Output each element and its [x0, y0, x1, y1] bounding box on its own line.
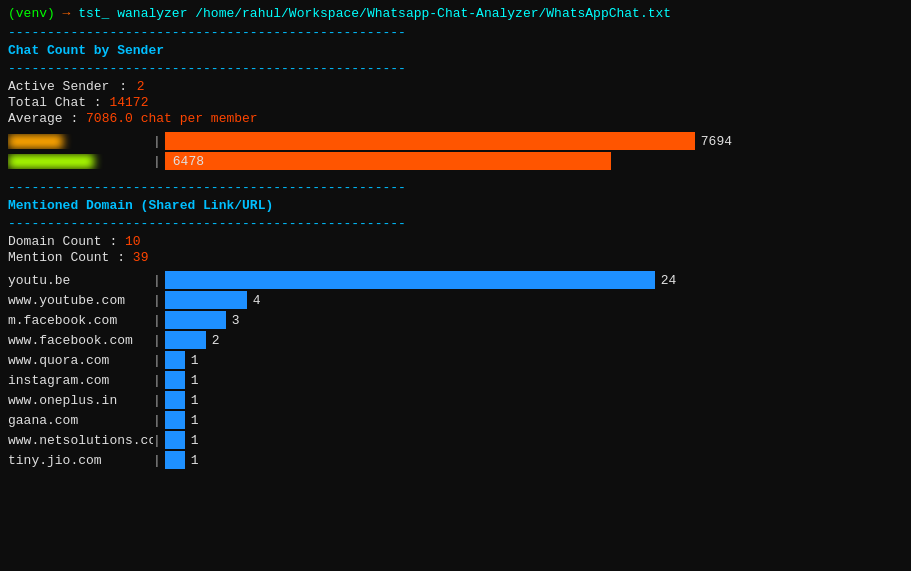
domain-bar-sep-0: |: [153, 273, 161, 288]
sender1-bar: [165, 132, 695, 150]
sender2-bar: 6478: [165, 152, 611, 170]
domain-count-colon: :: [109, 234, 117, 249]
sender1-bar-row: R████ | 7694: [8, 132, 903, 150]
domain-bar-sep-6: |: [153, 393, 161, 408]
domain-bar-count-4: 1: [191, 353, 199, 368]
domain-bar-count-9: 1: [191, 453, 199, 468]
domain-bar-count-7: 1: [191, 413, 199, 428]
domain-bar-row-0: youtu.be|24: [8, 271, 903, 289]
domain-bar-count-3: 2: [212, 333, 220, 348]
average-stat: Average : 7086.0 chat per member: [8, 111, 903, 126]
domain-bar-fill-4: [165, 351, 185, 369]
mention-count-colon: :: [117, 250, 125, 265]
domain-label-1: www.youtube.com: [8, 293, 153, 308]
domain-bar-sep-9: |: [153, 453, 161, 468]
domain-bar-count-2: 3: [232, 313, 240, 328]
section1-title: Chat Count by Sender: [8, 43, 903, 58]
domain-bar-fill-5: [165, 371, 185, 389]
domain-label-7: gaana.com: [8, 413, 153, 428]
domain-bar-sep-3: |: [153, 333, 161, 348]
active-sender-stat: Active Sender : 2: [8, 79, 903, 94]
divider-4: ----------------------------------------…: [8, 216, 903, 231]
average-colon: :: [70, 111, 78, 126]
divider-1: ----------------------------------------…: [8, 25, 903, 40]
sender2-name-blurred: A████████: [8, 154, 94, 169]
sender2-label: A████████: [8, 154, 153, 169]
domain-bar-fill-0: [165, 271, 655, 289]
domain-bar-row-4: www.quora.com|1: [8, 351, 903, 369]
domain-label-2: m.facebook.com: [8, 313, 153, 328]
domain-bar-sep-4: |: [153, 353, 161, 368]
domain-label-8: www.netsolutions.com: [8, 433, 153, 448]
mention-count-label: Mention Count: [8, 250, 117, 265]
average-label: Average: [8, 111, 70, 126]
domain-label-0: youtu.be: [8, 273, 153, 288]
domain-label-6: www.oneplus.in: [8, 393, 153, 408]
domain-bar-sep-2: |: [153, 313, 161, 328]
domain-bar-fill-6: [165, 391, 185, 409]
domain-bar-count-0: 24: [661, 273, 677, 288]
domain-bar-sep-5: |: [153, 373, 161, 388]
domain-bar-fill-8: [165, 431, 185, 449]
domain-label-4: www.quora.com: [8, 353, 153, 368]
bar-sep-1: |: [153, 134, 161, 149]
domain-count-label: Domain Count: [8, 234, 109, 249]
domain-bar-fill-9: [165, 451, 185, 469]
domain-label-9: tiny.jio.com: [8, 453, 153, 468]
domain-bar-row-7: gaana.com|1: [8, 411, 903, 429]
domain-count-value: 10: [125, 234, 141, 249]
divider-2: ----------------------------------------…: [8, 61, 903, 76]
active-sender-colon: :: [119, 79, 127, 94]
venv-prefix: (venv): [8, 6, 63, 21]
domain-bar-count-1: 4: [253, 293, 261, 308]
mention-count-value: 39: [133, 250, 149, 265]
sender2-bar-row: A████████ | 6478: [8, 152, 903, 170]
total-chat-value: 14172: [109, 95, 148, 110]
domain-bar-fill-7: [165, 411, 185, 429]
domain-bar-row-3: www.facebook.com|2: [8, 331, 903, 349]
domain-bar-sep-7: |: [153, 413, 161, 428]
domain-bar-row-5: instagram.com|1: [8, 371, 903, 389]
domain-count-stat: Domain Count : 10: [8, 234, 903, 249]
domain-bar-sep-1: |: [153, 293, 161, 308]
domain-bar-sep-8: |: [153, 433, 161, 448]
cmd-name: tst_: [78, 6, 117, 21]
sender1-count: 7694: [701, 134, 732, 149]
domain-bar-count-5: 1: [191, 373, 199, 388]
domain-bar-fill-3: [165, 331, 206, 349]
total-chat-label: Total Chat: [8, 95, 94, 110]
active-sender-label: Active Sender: [8, 79, 117, 94]
divider-3: ----------------------------------------…: [8, 180, 903, 195]
cmd-args: wanalyzer /home/rahul/Workspace/Whatsapp…: [117, 6, 671, 21]
section2-title: Mentioned Domain (Shared Link/URL): [8, 198, 903, 213]
domain-bar-row-8: www.netsolutions.com|1: [8, 431, 903, 449]
command-line: (venv) → tst_ wanalyzer /home/rahul/Work…: [8, 6, 903, 21]
active-sender-value: 2: [137, 79, 145, 94]
domain-label-5: instagram.com: [8, 373, 153, 388]
domain-bar-fill-2: [165, 311, 226, 329]
total-chat-colon: :: [94, 95, 102, 110]
domain-bar-row-9: tiny.jio.com|1: [8, 451, 903, 469]
sender2-count-inline: 6478: [169, 154, 204, 169]
sender1-name-blurred: R████: [8, 134, 63, 149]
total-chat-stat: Total Chat : 14172: [8, 95, 903, 110]
domain-bar-row-2: m.facebook.com|3: [8, 311, 903, 329]
bar-sep-2: |: [153, 154, 161, 169]
average-value: 7086.0 chat per member: [86, 111, 258, 126]
domain-bar-count-6: 1: [191, 393, 199, 408]
domain-bar-row-6: www.oneplus.in|1: [8, 391, 903, 409]
sender1-label: R████: [8, 134, 153, 149]
domain-bar-row-1: www.youtube.com|4: [8, 291, 903, 309]
domain-bar-count-8: 1: [191, 433, 199, 448]
arrow-icon: →: [63, 6, 79, 21]
domain-bar-fill-1: [165, 291, 247, 309]
domain-label-3: www.facebook.com: [8, 333, 153, 348]
mention-count-stat: Mention Count : 39: [8, 250, 903, 265]
domain-bars-container: youtu.be|24www.youtube.com|4m.facebook.c…: [8, 271, 903, 469]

| Description of the task |
Lines in the data above may contain the word "fill"; count them and give only the number.

| Output of the task |
10